The film, which revolves around Lucy (Ray Levine) and her complicated relationship with her family – starting with her mother, but truly encompassing everyone from her sister to her brother, without forgetting her absent father – is hardly your typical cheerful holiday movie. In that regard, the movie does a great job of going against expectations. There is a lot of reality to Merry Good Enough, even when things go well.
Siblings flighting, and yet deep down, still understanding each other better than most other people ever can, because that’s just the way it is. You’ve just been through too much together. A mother that doesn’t always get what her children want – or even, perhaps, what she wants. A father who has lost sight of what family is, and yet can perhaps re-discover it when his kids need it the most.
Because yes, sometimes we love our family in the good times. And the bad times. And sometimes we hate our family. In the good times, and the bad times.
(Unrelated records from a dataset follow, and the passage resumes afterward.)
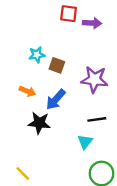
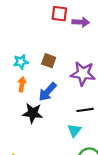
cyan star: (37, 55) -> (21, 62), moved
orange arrow: (27, 91) -> (22, 84), turned -104

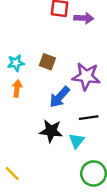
blue arrow: (48, 92) -> (60, 97), moved
black star: (33, 113) -> (51, 131), moved

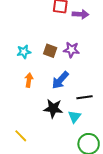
purple star: (86, 76) -> (71, 50), moved, size x0.7
orange arrow: (17, 88) -> (29, 80), moved
yellow line: (12, 173) -> (21, 136), moved

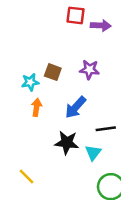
brown square: (50, 51) -> (53, 72), moved
cyan star: (24, 52) -> (30, 82), moved

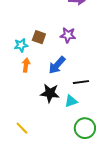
cyan triangle: (93, 153) -> (71, 101), turned 32
yellow line: (26, 177) -> (22, 128), moved

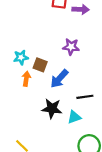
brown square: (39, 37) -> (40, 65), moved

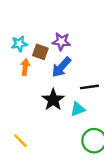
purple star: (71, 47) -> (61, 41), moved
black star: (52, 109) -> (53, 100), turned 30

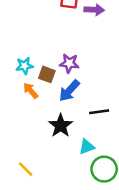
orange arrow: (25, 67) -> (31, 91), turned -49
cyan triangle: (78, 109) -> (87, 147), moved

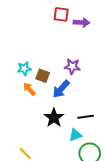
purple star: (69, 63) -> (72, 67), moved
black line: (99, 112) -> (86, 117), moved

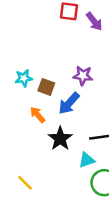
purple arrow: (82, 23) -> (94, 21), turned 49
orange arrow: (29, 89) -> (38, 115), moved

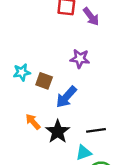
purple star: (83, 76) -> (80, 59), moved
orange arrow: (38, 115) -> (33, 122), moved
It doesn’t sound all warm and fuzzy, because it isn’t – but that doesn’t mean Merry Good Enough isn’t worth watching. It might just depend on what exactly you’re looking to get out of your holiday entertainment. There are a lot of movies whose entire point is to make you feel better about the season and to make you want to hug your family. Merry Good Enough isn’t one of those.
However, one thing to be said in the movie’s favor is that it’s not trying to be. Instead, Merry Good Enough is trying to make you think about what it means to be family. Not just that, but about what it means to give up on it and what it takes to go back to the beginning and start anew.
Whether that is enough or not depends, as they say, on the point of view. Merry Good Enough is what it is, a movie about complicated family dynamics that is at its best when it allows the characters to just exist in the same space without trying too hard to send a message.
Especially when the message is: family is complicated, man.
Merry Good Enough is now available on VOD.